名古屋大学(名大)は5月18日、素粒子のミューオンを利用した「宇宙線イメージング」により、イタリア・ナポリの市街地にある複雑な地下遺構を可視化した結果、ギリシャ時代の埋葬室を新たに発見したことを発表した。
同成果は、名大大学院 理学研究科/高等研究院/未来材料・システム研究所の森島邦博准教授、名大 未来材料・システム研究所の北川暢子特任助教、イタリア・ナポリ大学の研究者らが参加した国際共同研究チームによるもの。詳細は、英オンライン総合学術誌「Scientific Reports」に掲載された。
古代ネアポリスの遺跡は、紀元前1000年後半ごろにギリシャ人によって建設された建物や道路、水道橋、墓地などで構成され、現在のナポリ市街の地下10mほどに埋もれているという。しかし、ナポリのような大都市の人口密集地では、建物や道路の安全性に配慮する必要があり、発掘による考古学的調査は困難だ。
ただし、16世紀以降に作られた貯水槽や第二次世界大戦中に作られた防空壕などの地下構造がこれらの遺跡を横断している場合、地上から地下遺構の調査が可能だ。そのため、ナポリ・サニタ地区には、紀元前6世紀~紀元前3世紀の古代ネクロポリスの2つの貴族の埋設室が存在することが知られている。
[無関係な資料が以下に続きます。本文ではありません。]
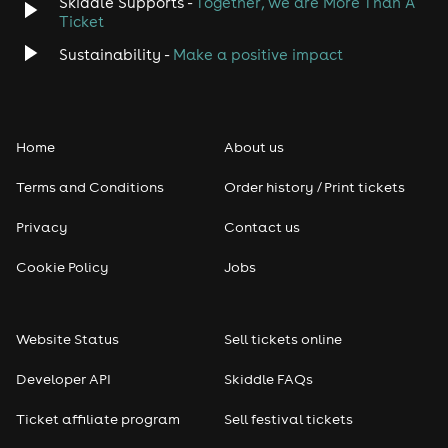
Skiddle Supports -
Together, we are More Than A
Ticket
Sustainability -
Make a positive impact
Home
About us
Terms and Conditions
Order history / Print tickets
Privacy
Contact us
Cookie Policy
Jobs
Website Status
Sell tickets online
Developer API
Skiddle FAQs
Ticket affiliate program
Sell festival tickets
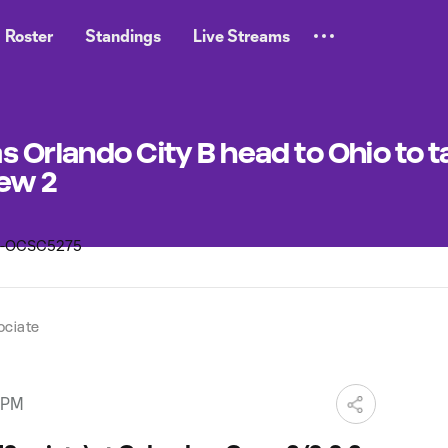
Roster
Standings
Live Streams
 Orlando City B head to Ohio to t
ew 2
ociate
 PM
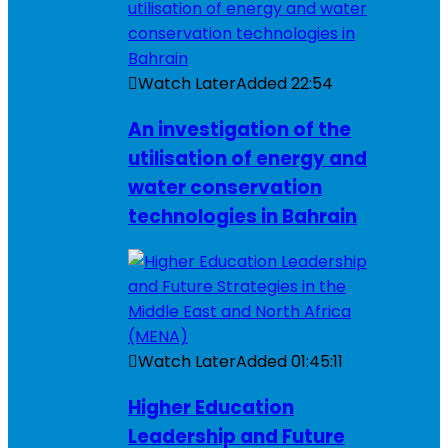
Watch Later
Added
22:54
An investigation of the
utilisation of energy and
water conservation
technologies in Bahrain
Watch Later
Added
01:45:11
Higher Education
Leadership and Future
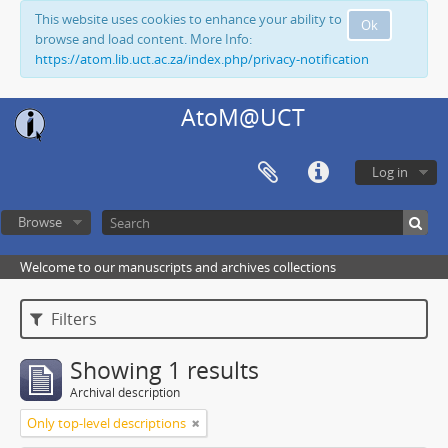
This website uses cookies to enhance your ability to
Ok
browse and load content. More Info:
https://atom.lib.uct.ac.za/index.php/privacy-notification
AtoM@UCT
Log in
Browse
Welcome to our manuscripts and archives collections
Filters
Showing 1 results
Archival description
Only top-level descriptions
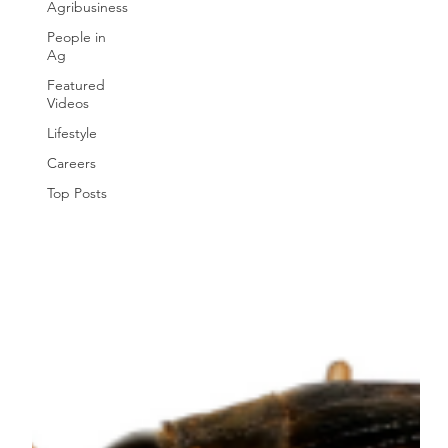
Agribusiness
People in
Ag
Featured
Videos
Lifestyle
Careers
Top Posts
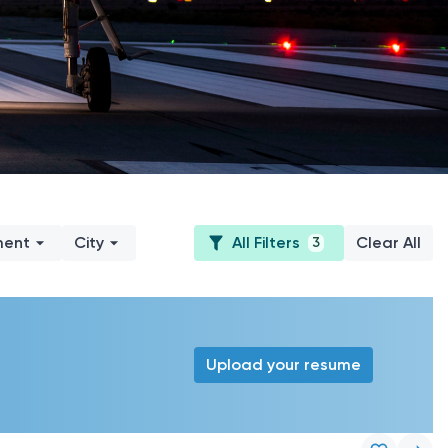
ment
City
All Filters
Clear All
3
Upload your resume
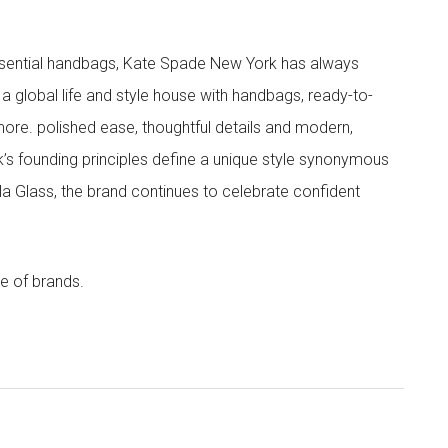
 essential handbags, Kate Spade New York has always
s a global life and style house with handbags, ready-to-
more. polished ease, thoughtful details and modern,
s founding principles define a unique style synonymous
cola Glass, the brand continues to celebrate confident
e of brands.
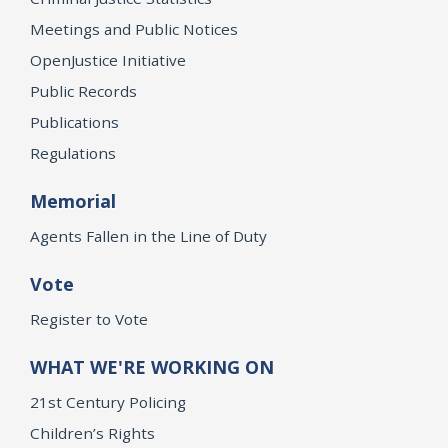
Meetings and Public Notices
OpenJustice Initiative
Public Records
Publications
Regulations
Memorial
Agents Fallen in the Line of Duty
Vote
Register to Vote
WHAT WE'RE WORKING ON
21st Century Policing
Children’s Rights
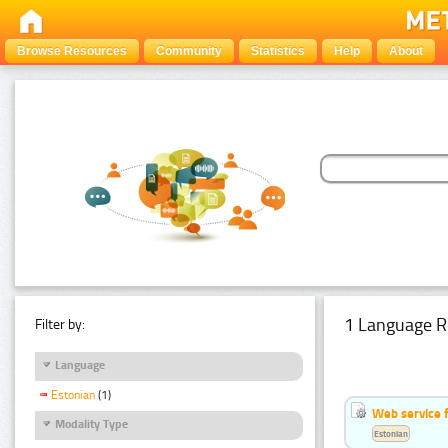
Browse Resources
Community
Statistics
Help
About
1 Language R
Filter by:
Language
Estonian
(1)
Web service f
Modality Type
Estonian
そして近年の地下遺構の3D測量による調査からは、それらの周辺にも別の埋葬室が存在する可能性が検討されていた。そこで研究チームは今回、その仮説を検証するため、宇宙線イメージングによる未知の埋葬室の探査を行うことにしたという。
宇宙線イメージングは、大気圏に飛び込んできた宇宙線が、酸素や窒素などと衝突することで二次的に生成される透過力の高い素粒子のミューオンを使った、非破壊で建造物や地下構造などを可視化できる、レントゲンのような技術だ。同技術はこれまで、エジプトのクフ王のピラミッド内部に存在する未知の空間の発見や、福島第一原発2号機の炉心溶融の可視化など、いくつもの実績を挙げている。また今回のように、地震波やボアホールのような調査方法の適用が難しい都市環境での利用に非常に適した技術である。
ミューオンの測定は、画像フィルム型の検出器「原子核乾板」を用いて行う。同乾板は、軽量かつ非常にコンパクトであり電源を必要としないため、狭い場所や粉塵が多い地下遺跡やトンネルの内部といった過酷な環境下での使用にも適しているという。